A leadership spill of the Western Australian Labor Party occurred on 18 September 1981. A motion that all caucus positions be declared vacant was carried 18 votes to 13. Brian Burke defeated party leader Ron Davies 20 votes to 11, making Burke the leader of the party and the leader of the opposition in Western Australia. Mal Bryce defeated deputy party leader David Evans 19 votes to 12, making Bryce the deputy leader of the party and the deputy leader of the opposition in Western Australia. The Labor Party went on to win the 1983 state election, and Burke and Bryce continued in their positions for five years after the election before resigning.

==Background==
Over the 1970s, the Western Australian Labor Party failed to come close to defeating the Liberal/National Country Coalition led by Charles Court.

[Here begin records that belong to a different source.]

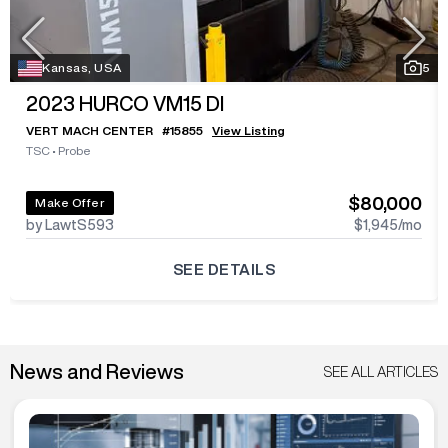
Kansas, USA
5
2023
HURCO VM15 DI
VERT MACH CENTER
#
15855
View Listing
TSC
•
Probe
$80,000
Make Offer
by LawtS593
$1,945
/mo
SEE DETAILS
News and Reviews
SEE ALL ARTICLES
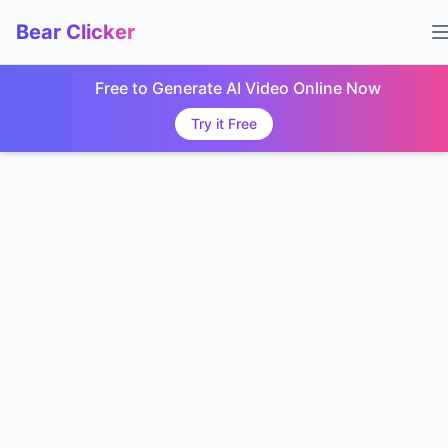
Bear Clicker
Free to Generate AI Video Online Now
Try it Free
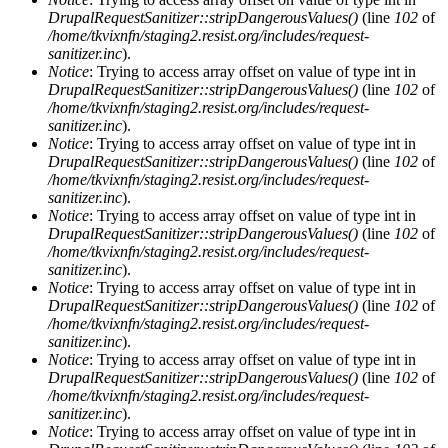
DrupalRequestSanitizer::stripDangerousValues()
(line
102
of
/home/tkvixnfn/staging2.resist.org/includes/request-
sanitizer.inc
).
Notice
: Trying to access array offset on value of type int in
DrupalRequestSanitizer::stripDangerousValues()
(line
102
of
/home/tkvixnfn/staging2.resist.org/includes/request-
sanitizer.inc
).
Notice
: Trying to access array offset on value of type int in
DrupalRequestSanitizer::stripDangerousValues()
(line
102
of
/home/tkvixnfn/staging2.resist.org/includes/request-
sanitizer.inc
).
Notice
: Trying to access array offset on value of type int in
DrupalRequestSanitizer::stripDangerousValues()
(line
102
of
/home/tkvixnfn/staging2.resist.org/includes/request-
sanitizer.inc
).
Notice
: Trying to access array offset on value of type int in
DrupalRequestSanitizer::stripDangerousValues()
(line
102
of
/home/tkvixnfn/staging2.resist.org/includes/request-
sanitizer.inc
).
Notice
: Trying to access array offset on value of type int in
DrupalRequestSanitizer::stripDangerousValues()
(line
102
of
/home/tkvixnfn/staging2.resist.org/includes/request-
sanitizer.inc
).
Notice
: Trying to access array offset on value of type int in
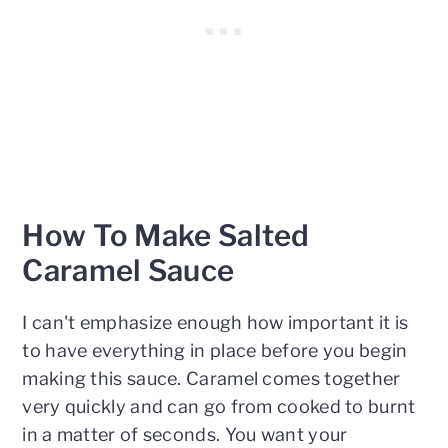
How To Make Salted
Caramel Sauce
I can't emphasize enough how important it is
to have everything in place before you begin
making this sauce. Caramel comes together
very quickly and can go from cooked to burnt
in a matter of seconds. You want your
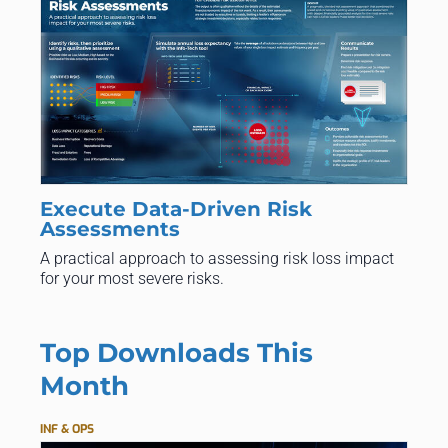
Execute Data-Driven Risk
Assessments
A practical approach to assessing risk loss impact
for your most severe risks.
Top Downloads This
Month
INF & OPS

Following the 1980 state election, Labor MPs Brian Burke, Arthur Tonkin, Mal Bryce, Jeff Carr and Bob Pearce formed a group to plan for the removal of Ron Davies as party leader and David Evans as deputy party leader. They had to decide between themselves who was going to nominate as leader. Bryce eventually gave way for Burke to nominate instead of himself, reasoning that Burke had better media and fundraising skills, necessary as the party was short on funds. Bryce told his followers to support Burke, who mostly went through with that. There was some trepidation however, with a few people seeing him as a risk. With both of them being supported by one third of Labor MPs each, the combined number was enough to win the leadership.

==Leadership spill==
On 18 September 1981, at a party room meeting, a motion that all caucus positions be declared vacant was carried 18 votes to 13. Burke defeated Davies for the leadership election 20 votes to 11, and so he became the leader of the opposition. Bryce was elected deputy leader of the Labor Party 19 votes to 12, so became the deputy leader of the opposition. At 34 years old, Burke was the fourth youngest ever opposition leader of Western Australia.

==Aftermath==
The Labor Party went on to win the 1983 state election, and Burke served for five years as Premier of Western Australia before resigning.